■ Data in this exercise:
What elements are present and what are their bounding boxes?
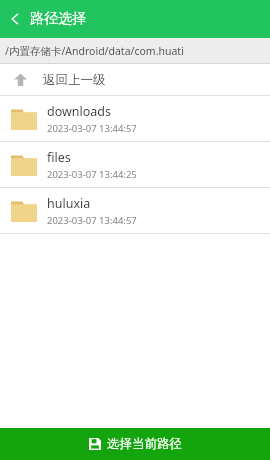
button[interactable]: 返回上一级 — [0, 64, 270, 96]
staticText: files — [47, 149, 71, 166]
button[interactable]: Back — [0, 0, 30, 38]
staticText: 2023-03-07 13:44:57 — [47, 122, 137, 135]
staticText: 2023-03-07 13:44:57 — [47, 214, 137, 227]
staticText: 路径选择 — [30, 10, 86, 28]
button[interactable]: huluxia — [0, 188, 270, 234]
button[interactable]: downloads — [0, 96, 270, 142]
staticText: 返回上一级 — [43, 72, 106, 88]
staticText: /内置存储卡/Android/data/com.huati — [5, 44, 184, 58]
button[interactable]: files — [0, 142, 270, 188]
staticText: 2023-03-07 13:44:25 — [47, 168, 137, 181]
staticText: 选择当前路径 — [107, 436, 182, 452]
staticText: huluxia — [47, 195, 91, 212]
staticText: downloads — [47, 103, 112, 120]
button[interactable]: 选择当前路径 — [0, 428, 270, 460]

■ What is being asked: Give back the material above exactly, without pictures.

■ Final answer:
What elements are present and what are their bounding boxes?
button[interactable]: 返回上一级 — [0, 64, 270, 96]
staticText: files — [47, 149, 71, 166]
button[interactable]: Back — [0, 0, 30, 38]
staticText: 2023-03-07 13:44:57 — [47, 122, 137, 135]
staticText: 2023-03-07 13:44:57 — [47, 214, 137, 227]
staticText: 路径选择 — [30, 10, 86, 28]
button[interactable]: huluxia — [0, 188, 270, 234]
button[interactable]: downloads — [0, 96, 270, 142]
staticText: 返回上一级 — [43, 72, 106, 88]
staticText: /内置存储卡/Android/data/com.huati — [5, 44, 184, 58]
button[interactable]: files — [0, 142, 270, 188]
staticText: 2023-03-07 13:44:25 — [47, 168, 137, 181]
staticText: 选择当前路径 — [107, 436, 182, 452]
staticText: huluxia — [47, 195, 91, 212]
staticText: downloads — [47, 103, 112, 120]
button[interactable]: 选择当前路径 — [0, 428, 270, 460]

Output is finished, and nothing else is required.